I guess I'm the loser her with just (Read my sig please) speeds


----------



## LocoRoco (Jul 4, 2011)

Spoiler











the best i get is at 2mb and only with itunes

http://www.tpg.com.au/products_services/ad...icing/adsl2plus

my plan last one on the list ADSL2+ Premium 250GB

forgot to add upload is 700kb


----------



## 8BitWalugi (Jul 4, 2011)

Myer said:
			
		

> 8BitWalugi said:
> 
> 
> 
> ...


Bigpond.

200GB cap.


----------



## Ringo619 (Jul 4, 2011)

atleast you get that ,i  pay for 1 mbs internet speed and i hardy get that speed, i get like 25 kbs through out the whole day except at night like 10 pm  and  only torrent downloads gives  me 1 mbs


----------



## LocoRoco (Jul 4, 2011)

Lets hope nbn really delivers(2015-2020)...they said 96%(or 93%) of australia should have at least more then 5MB download 

100mbps internetz so 10-15mb for the very lucky ones which should improve over time


----------



## Saken (Jul 4, 2011)

Wow you guys fail.
Speed tests measure in bits not bytes.
So if you're getting 2Mbps on the speed test or 4Mbps it's actually 2 megaBITS per second and 4 megaBITS per second.
In bytes, it's 250kiloBYTES per second and 500kiloBYTES per second, respecitvely.

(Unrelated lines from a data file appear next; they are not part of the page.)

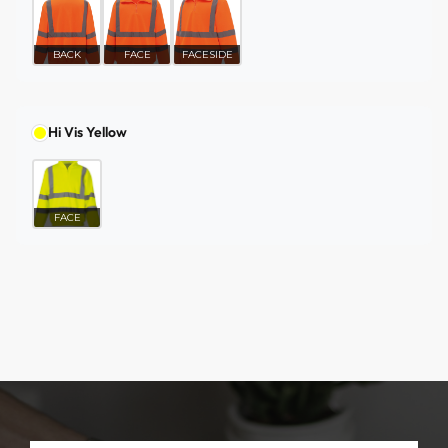
BACK
FACE
FACESIDE
Hi Vis Yellow
FACE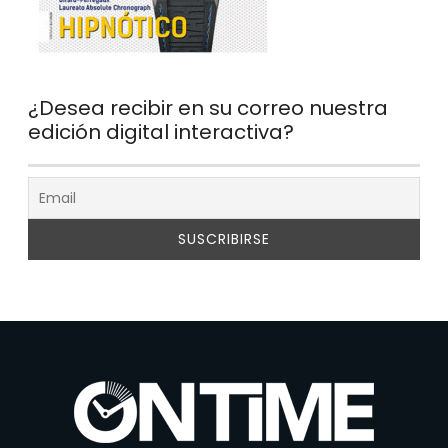
¿Desea recibir en su correo nuestra
edición digital interactiva?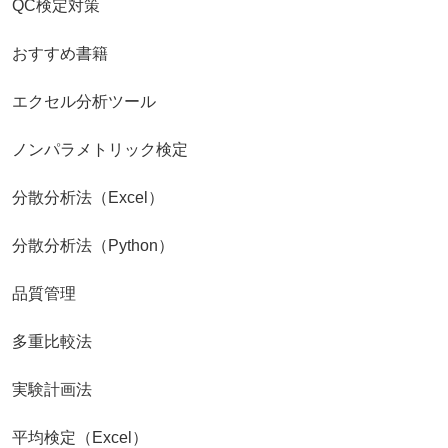
QC検定対策
おすすめ書籍
エクセル分析ツール
ノンパラメトリック検定
分散分析法（Excel）
分散分析法（Python）
品質管理
多重比較法
実験計画法
平均検定（Excel）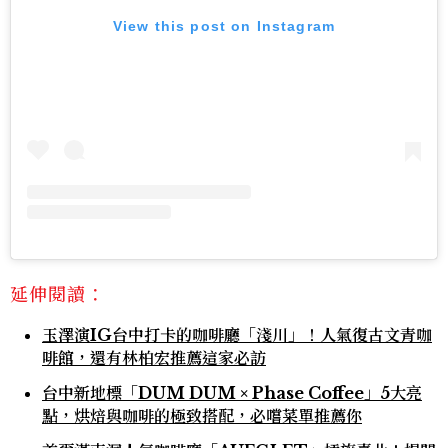
View this post on Instagram
延伸閱讀：
玉澤演IG台中打卡的咖啡廳「淺川」！人氣復古文青咖
啡館，還有林柏宏推薦這家必訪
台中新地標「DUM DUM × Phase Coffee」5大亮
點，烘焙與咖啡的極致搭配，必嚐菜單推薦你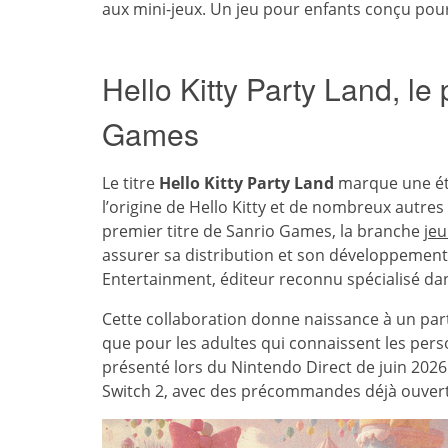
aux mini-jeux. Un jeu pour enfants conçu pour
Hello Kitty Party Land, le
Games
Le titre
Hello Kitty Party Land
marque une éta
l’origine de Hello Kitty et de nombreux autre
premier titre de Sanrio Games, la branche
jeu
assurer sa distribution et son développemen
Entertainment, éditeur reconnu spécialisé dans
Cette collaboration donne naissance à un par
que pour les adultes qui connaissent les pers
présenté lors du Nintendo Direct de juin 2026 
Switch 2, avec des précommandes déjà ouvert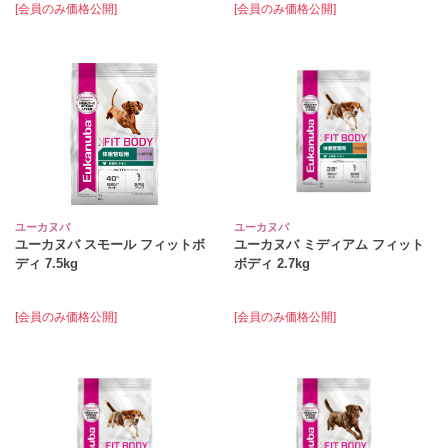
[会員のみ価格公開]
[会員のみ価格公開]
ユーカヌバ
ユーカヌバ
ユーカヌバ スモール フィットボ
ユーカヌバ ミディアム フィット
ディ 7.5kg
ボディ 2.7kg
[会員のみ価格公開]
[会員のみ価格公開]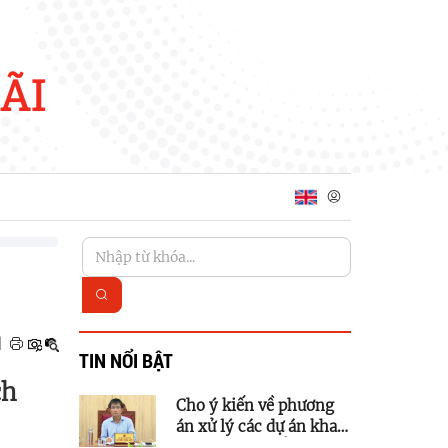
ÃI
|
TIN NỔI BẬT
ch
Cho ý kiến về phương
án xử lý các dự án khai
thác quỹ đất để phát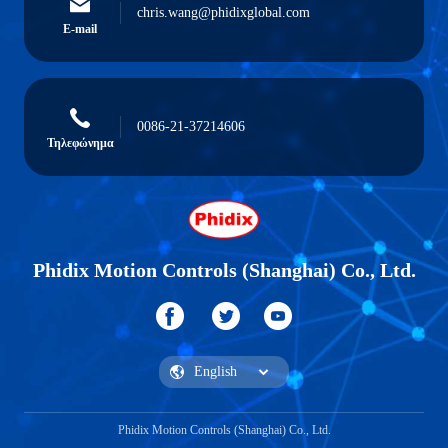
chris.wang@phidixglobal.com
E-mail
0086-21-37214606
Τηλεφώνημα
Phidix Motion Controls (Shanghai) Co., Ltd.
Phidix Motion Controls (Shanghai) Co., Ltd.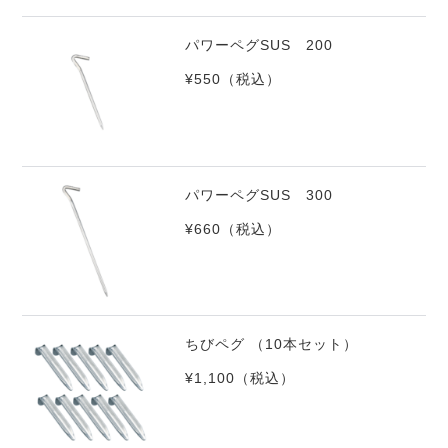
パワーペグSUS 200
¥550
（税込）
パワーペグSUS 300
¥660
（税込）
ちびペグ （10本セット）
¥1,100
（税込）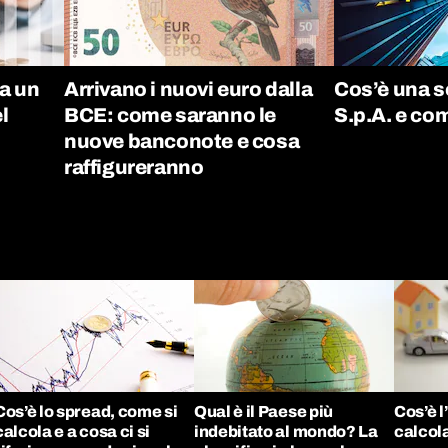
a un
Arrivano i nuovi euro dalla
Cos’è una s
l
BCE: come saranno le
S.p.A. e co
nuove banconote e cosa
raffigureranno
Cos’è lo spread, come si
Qual è il Paese più
Cos’è l
calcola e a cosa ci si
indebitato al mondo? La
calcola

And if your ISP says they promise you 30Mbps speed, they mean 30 megabits per second which is usually a lie anyway, and use that to sell ignorant customers.
My friend went with Optus who promised 30Mbps, and he was getting around 500KBps max.

Note: 
KBps - KiloBytes per second
Mbps - Megabits per second

In conclusion, ISPs are very clever.


----------



## zeromac (Jul 4, 2011)

1TB per month bitches! 
	

	
	
		
		

		
			




Fusion plan from Optus


----------



## chris888222 (Jul 4, 2011)

Damn you SingTel





Some days it went 4 Mb/s.


----------



## Arp1 (Jul 4, 2011)

Uncle FEFL said:
			
		

> Do I win?








No.


----------



## TheDreamLord (Jul 4, 2011)

99% faster? wow i say.


----------



## Sausage Head (Jul 4, 2011)

my speed is worse


----------



## Ace Overclocked (Jul 4, 2011)

this is where i'm spending my vacations(and maybe live in because my parents think it's a beautiful place, it takes me 3 hours to download 1gb 
	

	
	
		
		

		
		
	


	



but it has improved since the last test it can become up to 2/3 mb now i can't retest since i'm torrenting and direct downloading


----------



## TwoBladedKnight (Jul 4, 2011)

Not too bad... get ~1.1mb/s on a good day...


----------



## Sir-Fritz (Jul 4, 2011)

Usually get about 18-19.  I'm always surprised when people say Australian internet is rubbish.


----------



## TheDreamLord (Jul 4, 2011)

why should we not test while torrenting? because i am atm


----------



## Lokao0 (Jul 4, 2011)

Brazilian internet is slower, even more slow than Australia or whatever internet.
I'm not gonna test my internet now because I'm "torrenting", but be sure that brazilian internet is *slow as hell*.



			
				TheDreamLord said:
			
		

> why should we not test while torrenting? because i am atm


Uh... Probably because you're downloading something and the test won't be 1% accurate when you're doing so...?
(I think)

EDIT:
I finished my torrent's download, so I did the test. Here it is:




Again, slow as hell.


----------



## Ace Overclocked (Jul 4, 2011)

Lokao0 said:
			
		

> Brazilian internet is slower, even more slow than Australia or whatever internet.
> I'm not gonna test my internet now because I'm "torrenting", but be sure that brazilian internet is *slow as hell*.
> 
> 
> ...


yeah slow as hell
when i get lucky my internet gets between 1 and 3 mb when it's normal it's less than 1 mb 0.0


----------



## Uncle FEFL (Jul 4, 2011)

Uncle FEFL said:
			
		

> Do I win?
> 
> 
> QUOTE(chao1212 @ Jul 3 2011, 08:04 PM)
> ...




I'm guessing anything below 99% has no Internet access?


----------



## Nebz (Jul 4, 2011)

I hadn't taken my Speedtest in a while but I got decent results this time around (My ping is a bit lower)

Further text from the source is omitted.